Projet imprimante 3D

Le point de vue de Yves sur la 3D

Voici mes premières réflexions sur le sujet.

La réalisation d'objets 3D peut se faire de manière "soustractive" en supprimant les parties inutiles d'un bloc de matière ou de manière "additive" en plaçant de la matière où elle est utile.

La manière "soustractive" est utilisée depuis très longtemps (sculpture, usinage par abrasion, ...) et peut être réalisée de façon automatique par des machines programmables (fraiseuses, tours, ...).

La manière "additive" est probablement aussi ancienne (modelage, moulage, ..) et peut aussi être réalisée de façon automatique par des automates (moulages de métaux et plastiques) par une opération globale ou par éléments assemblables.

Depuis quelques années maintenant des machines pilotées selon le même principe que les fraiseuses programmables sont capables de réaliser des objets complets selon la méthode additive en procédant par apport de matière par couches successives s'appuyant sur la couche précédente. C'est le principe des "imprimantes 3D".

La réalisation d'un objet nécessite une chaîne complète de traitements :

- élaboration du modèle 3D sous la forme d'un fichier numérique (en général de type Stéréo-Lithographique ou STL) :
- à l'aide d'un logiciel de Dessin Assisté par Ordinateur ou DAO tels CATIA, SOLIDWORKS, AUTOCAD pour les plus élaborés (et les plus coûteux) TURBOCAD très performant (et plus abordable financièrement) et quantité de logiciels peu coûteux voire gratuits aux possibilités généralement suffisantes (la méthode de fonctionnement n'étant pas toujours évidente). Pour des modèles pas trop complexes j'ai une préférence pour E-MachineShop.
- à l'aide d'un "scanner 3D" pour la copie d'une pièce déjà existante.

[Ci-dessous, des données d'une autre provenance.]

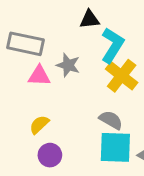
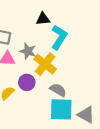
yellow cross: (122, 76) -> (45, 64), moved
purple circle: (50, 155) -> (27, 82), moved

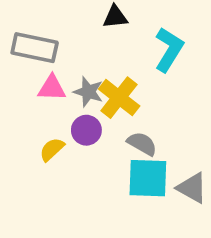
cyan L-shape: (59, 37) -> (169, 50), moved
gray star: (28, 51) -> (88, 92), moved

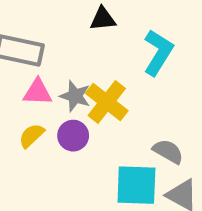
gray semicircle: (142, 144) -> (168, 151), moved
yellow semicircle: (52, 149) -> (32, 136), moved

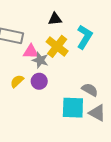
pink triangle: (37, 92) -> (31, 52), moved
yellow cross: (107, 102) -> (57, 46), moved

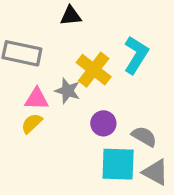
black triangle: (55, 19) -> (71, 16), moved
pink triangle: (31, 52) -> (37, 99), moved
purple circle: (39, 81) -> (103, 123), moved

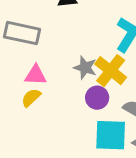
yellow cross: (94, 70) -> (111, 71), moved
gray star: (68, 91) -> (85, 68), moved

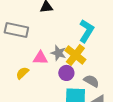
pink triangle: (36, 75) -> (40, 58), moved

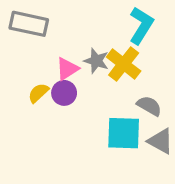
pink triangle: (40, 58) -> (67, 69), turned -35
purple circle: (66, 73) -> (64, 93), moved

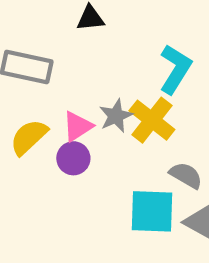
gray star: (96, 61) -> (116, 116), turned 30
yellow semicircle: (38, 93) -> (29, 137), moved, size x1.4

- découpe en tranches de l'épaisseur d'une couche de matière à l'aide d'un logiciel spécifique (SLICER) qui fournira un fichier d'usinage en langage G-code de préférence (extensions de type NC ou CNC) référencé EIA RS-274 avec les extensions spécifiques au pilotage d'imprimantes 3D.

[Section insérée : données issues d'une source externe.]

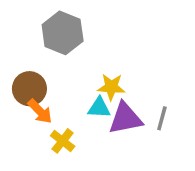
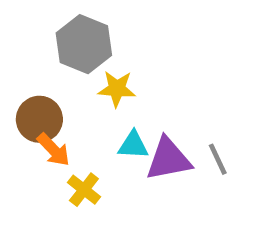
yellow star: (111, 87) -> (117, 89), moved
gray line: (162, 118) -> (218, 159), turned -40

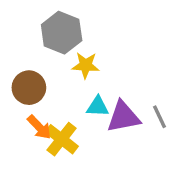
orange arrow: (53, 150) -> (39, 127), moved
yellow cross: (84, 190) -> (62, 139), size x1.4

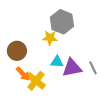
gray hexagon: (62, 33) -> (62, 22), moved

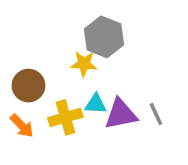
orange arrow: (23, 74) -> (22, 126), moved
yellow cross: (36, 81) -> (65, 117), moved, turned 36

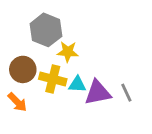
gray hexagon: (104, 37) -> (46, 30), moved
yellow cross: (65, 117) -> (53, 79), moved, turned 30

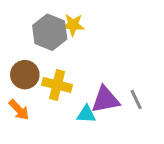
yellow star: (68, 52) -> (73, 25), moved
cyan triangle: (77, 84) -> (86, 114), moved

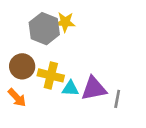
gray line: (136, 100) -> (117, 99), moved, turned 36
cyan triangle: (86, 114) -> (70, 89), moved

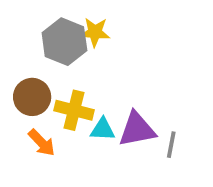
orange arrow: (17, 98) -> (42, 143), moved

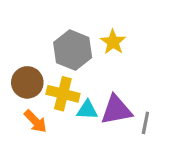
yellow star: (95, 32) -> (113, 42), moved, turned 30
gray hexagon: (64, 42) -> (73, 50), moved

- traitement de ce fichier d'usinage par le pilote d'impression :
- par un programme sur un PC connecté à un module électronique de gestion d'imprimante 3D
- par un module électronique de gestion d'imprimante 3D capable de lire des cartes mémoires (SD) plus autonome mais pas nécessairement plus pratique car moins évident à manipuler

Les moyens matériels sont :

- un module de pilotage;

- un module de puissance gérant les mouvements et les "outils" de l'imprimante:

- une imprimante 3D

- éventuellement un scanner 3D et ses logiciels de pilotage.

Le marché :

- des fournisseurs proposent des ensembles complets.
- Dans ce cas il faut toujours préférer les chaînes de traitement pouvant produire des fichiers STL en sortie de la phase de dessin et des fichiers G-code en sortie du slicer.
- Prendre garde à ce que le pilote d'impression soit capable de traiter les courbes par interpolation circulaire (et non par une succession de vecteurs).
Ces précautions permettront un minimum d'évolutions avec des produits extérieurs.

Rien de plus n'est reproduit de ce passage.